# a "chapter" that was convincing to me regarding infant baptism



## Constantlyreforming (Apr 11, 2012)

Growing up in EV Free and various non-denominational churches, I was preached believer's baptism only from the get-go. In college my dad began collection works by the Puritans and early american pastors. He had me read a chapter from Joseph Lathrop's book on Baptism, and it was the most clear, biblical example of the reasons for covenant baptism I had ever read, even up through today. The book is no longer in print, so I have taken a picture of each page, and have loaded those to my photobucket account, so that it can be linked to here. Please feel free to read and discuss on this thread at your leisure. I'd love to get some thoughts going on this thread.

(yes, I did this while at McDonald's over lunch)


----------



## PuritanCovenanter (Apr 11, 2012)

Found the book on Google books. 
It can be downloaded as a pdf or ebook. 
Sermons, on the mode and subject of Christian baptism, or, An attempt to ... - Joseph Lathrop, Benjamin Hoadly, Horatio Gates Jones - Google Books


----------



## Constantlyreforming (Apr 11, 2012)

well lookie there. there's an hour and a half wasted.....

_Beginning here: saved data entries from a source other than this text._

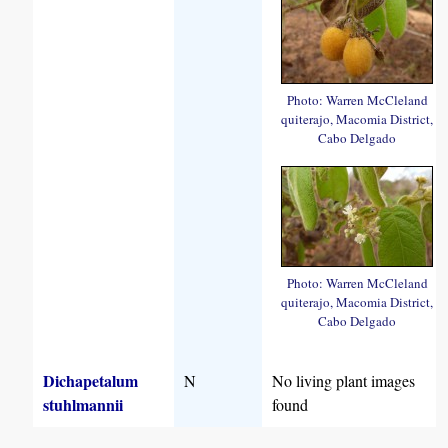
Photo: Warren McCleland
quiterajo, Macomia District,
Cabo Delgado
Photo: Warren McCleland
quiterajo, Macomia District,
Cabo Delgado
Dichapetalum
N
No living plant images
stuhlmannii
found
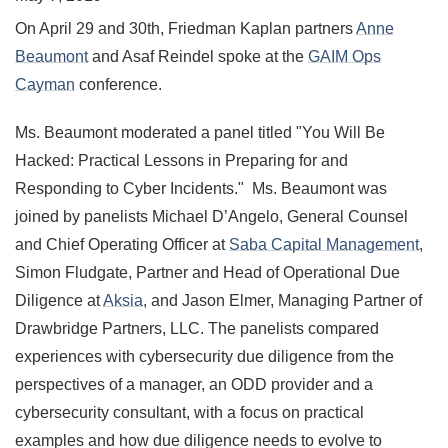
On April 29 and 30th, Friedman Kaplan partners
Anne
Beaumont
and Asaf Reindel spoke at the
GAIM Ops
Cayman
conference.
Ms. Beaumont moderated a panel titled "You Will Be
Hacked: Practical Lessons in Preparing for and
Responding to Cyber Incidents." Ms. Beaumont was
joined by panelists Michael D’Angelo, General Counsel
and Chief Operating Officer at
Saba Capital Management
,
Simon Fludgate, Partner and Head of Operational Due
Diligence at
Aksia
, and Jason Elmer, Managing Partner of
Drawbridge Partners, LLC. The panelists compared
experiences with cybersecurity due diligence from the
perspectives of a manager, an ODD provider and a
cybersecurity consultant, with a focus on practical
examples and how due diligence needs to evolve to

---------- Post added at 02:16 PM ---------- Previous post was at 02:12 PM ----------

I'd argue that mine is cooler because it's in color.


----------



## VictorBravo (Apr 11, 2012)

Well, Ethan, the pictures are pretty neat, but I'd not want to read from a jpeg for very long. I even was able to OCR the photos just to see if it would work. Results were OK, except for the "S"s being turned into "F"s. 

But I have to thank Randy for the link. My ebook theology library just grew by a another volume. It's amazing how many old books I've been able to read without having access to a decent library.


----------



## Curt (Apr 11, 2012)

Constantlyreforming said:


> well lookie there. there's an hour and a half wasted.....



Not wasted... you were at Chez Mac!


----------